Entonces apareció Thor, hijo de Odín, señor del trueno y portador del martillo Mjölnir. Descendió entre relámpagos montado en su carro de guerra, arrastrado por cabras inmortales, mientras las nubes se abrían como heridas en el firmamento. Cada trueno era un anuncio de muerte para los enemigos de Asgard.

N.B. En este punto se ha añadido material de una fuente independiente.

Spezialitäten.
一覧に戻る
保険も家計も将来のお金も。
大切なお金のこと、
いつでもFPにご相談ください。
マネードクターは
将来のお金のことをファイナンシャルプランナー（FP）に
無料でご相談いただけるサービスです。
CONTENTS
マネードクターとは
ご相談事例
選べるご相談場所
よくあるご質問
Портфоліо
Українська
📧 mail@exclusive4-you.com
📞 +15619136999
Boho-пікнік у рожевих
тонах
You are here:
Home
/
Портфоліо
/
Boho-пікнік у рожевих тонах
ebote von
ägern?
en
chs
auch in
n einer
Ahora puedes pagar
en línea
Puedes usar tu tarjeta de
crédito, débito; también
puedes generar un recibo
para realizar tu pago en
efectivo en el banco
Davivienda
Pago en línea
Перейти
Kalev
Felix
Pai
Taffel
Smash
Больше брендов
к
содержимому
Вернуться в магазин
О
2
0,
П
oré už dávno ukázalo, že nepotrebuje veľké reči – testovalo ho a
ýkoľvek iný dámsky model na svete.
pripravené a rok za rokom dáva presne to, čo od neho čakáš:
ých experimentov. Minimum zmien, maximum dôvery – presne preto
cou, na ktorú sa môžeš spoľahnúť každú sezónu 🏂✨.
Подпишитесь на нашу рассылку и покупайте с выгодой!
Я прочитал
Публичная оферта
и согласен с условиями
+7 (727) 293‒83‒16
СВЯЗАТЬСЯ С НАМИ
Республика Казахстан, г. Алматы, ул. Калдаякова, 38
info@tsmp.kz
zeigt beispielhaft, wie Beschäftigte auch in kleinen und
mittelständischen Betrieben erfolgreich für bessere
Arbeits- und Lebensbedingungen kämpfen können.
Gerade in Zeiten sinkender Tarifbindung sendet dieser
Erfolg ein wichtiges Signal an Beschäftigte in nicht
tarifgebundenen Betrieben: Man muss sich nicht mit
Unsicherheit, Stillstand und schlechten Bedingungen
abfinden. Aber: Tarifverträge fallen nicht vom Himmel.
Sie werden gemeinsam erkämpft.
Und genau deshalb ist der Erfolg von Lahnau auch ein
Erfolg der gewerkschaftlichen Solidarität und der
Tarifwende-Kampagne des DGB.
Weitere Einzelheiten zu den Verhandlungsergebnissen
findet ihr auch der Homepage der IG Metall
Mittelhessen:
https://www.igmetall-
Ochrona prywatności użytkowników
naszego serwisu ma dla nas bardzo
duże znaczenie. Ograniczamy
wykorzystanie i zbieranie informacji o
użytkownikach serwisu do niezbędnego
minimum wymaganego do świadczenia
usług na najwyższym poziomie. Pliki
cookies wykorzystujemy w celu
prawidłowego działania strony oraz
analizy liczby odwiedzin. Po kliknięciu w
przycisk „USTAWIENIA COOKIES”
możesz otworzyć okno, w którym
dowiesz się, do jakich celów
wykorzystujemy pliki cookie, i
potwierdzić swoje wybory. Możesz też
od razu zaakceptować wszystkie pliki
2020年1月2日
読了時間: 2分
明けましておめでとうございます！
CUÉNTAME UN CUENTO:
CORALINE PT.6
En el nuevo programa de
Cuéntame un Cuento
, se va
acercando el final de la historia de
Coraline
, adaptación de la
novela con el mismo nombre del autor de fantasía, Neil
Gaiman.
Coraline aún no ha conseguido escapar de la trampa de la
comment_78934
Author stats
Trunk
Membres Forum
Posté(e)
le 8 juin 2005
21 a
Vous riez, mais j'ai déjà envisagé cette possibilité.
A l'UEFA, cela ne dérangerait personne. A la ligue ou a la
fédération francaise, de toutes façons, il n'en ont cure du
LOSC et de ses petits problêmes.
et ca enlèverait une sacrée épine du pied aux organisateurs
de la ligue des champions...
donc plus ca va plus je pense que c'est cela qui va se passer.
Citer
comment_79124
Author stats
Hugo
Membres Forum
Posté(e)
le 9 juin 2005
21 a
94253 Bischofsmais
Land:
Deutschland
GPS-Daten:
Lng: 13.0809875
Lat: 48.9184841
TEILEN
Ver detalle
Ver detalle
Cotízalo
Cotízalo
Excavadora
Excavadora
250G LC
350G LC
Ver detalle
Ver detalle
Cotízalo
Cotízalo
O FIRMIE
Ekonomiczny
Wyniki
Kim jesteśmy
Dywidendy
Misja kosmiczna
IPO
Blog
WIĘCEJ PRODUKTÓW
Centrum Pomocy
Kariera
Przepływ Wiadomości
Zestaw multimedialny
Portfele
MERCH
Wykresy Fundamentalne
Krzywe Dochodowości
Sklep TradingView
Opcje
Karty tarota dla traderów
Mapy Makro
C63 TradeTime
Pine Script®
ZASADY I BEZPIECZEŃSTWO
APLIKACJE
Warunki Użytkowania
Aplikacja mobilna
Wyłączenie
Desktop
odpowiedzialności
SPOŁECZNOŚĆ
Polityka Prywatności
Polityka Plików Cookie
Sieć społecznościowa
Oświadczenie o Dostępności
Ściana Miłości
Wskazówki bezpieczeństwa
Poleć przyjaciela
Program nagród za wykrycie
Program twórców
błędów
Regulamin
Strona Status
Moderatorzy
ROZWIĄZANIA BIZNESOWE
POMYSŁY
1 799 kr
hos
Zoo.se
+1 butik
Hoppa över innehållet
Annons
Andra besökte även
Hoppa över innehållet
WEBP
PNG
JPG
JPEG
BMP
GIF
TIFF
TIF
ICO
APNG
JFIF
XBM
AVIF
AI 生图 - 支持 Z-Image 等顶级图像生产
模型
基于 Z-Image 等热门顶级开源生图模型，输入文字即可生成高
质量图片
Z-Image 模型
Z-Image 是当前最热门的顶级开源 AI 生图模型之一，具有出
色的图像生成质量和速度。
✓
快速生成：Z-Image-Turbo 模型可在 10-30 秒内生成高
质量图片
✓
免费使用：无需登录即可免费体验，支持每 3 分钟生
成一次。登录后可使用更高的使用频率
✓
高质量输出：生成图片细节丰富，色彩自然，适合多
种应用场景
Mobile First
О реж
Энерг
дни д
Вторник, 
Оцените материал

Thor avanzó sin vacilar hacia la criatura. Los hombres cubrieron sus ojos al ver cómo el dios alzaba a Mjölnir, cuyo poder hacía arder el aire mismo. La serpiente lanzó un rugido capaz de quebrar la voluntad de cualquier mortal, pero el dios respondió con un grito de guerra tan feroz que los cielos estallaron en tormenta.
El combate fue brutal. Jörmundgander azotó el mar con su cola gigantesca, levantando olas como montañas. Thor resistió cada embestida mientras rayos azules recorrían su armadura. Finalmente, cuando la bestia abrió sus fauces para devorar el mundo, el dios del trueno saltó hacia ella envuelto en relámpagos y descargó a Mjölnir con toda la furia de Asgard.
El impacto partió el cielo.
El trueno se oyó en los nueve reinos. La serpiente cayó herida, y las aguas hirvieron con su sangre venenosa. Thor permaneció de pie entre la tormenta, respirando como un guerrero tras la batalla, mientras los dioses alzaban sus armas en señal de victoria.
Desde entonces, los hombres cuentan que cuando la tormenta golpea la tierra y los relámpagos iluminan la noche, es Thor recordándole al universo que ningún monstruo puede desafiar eternamente al dios del trueno.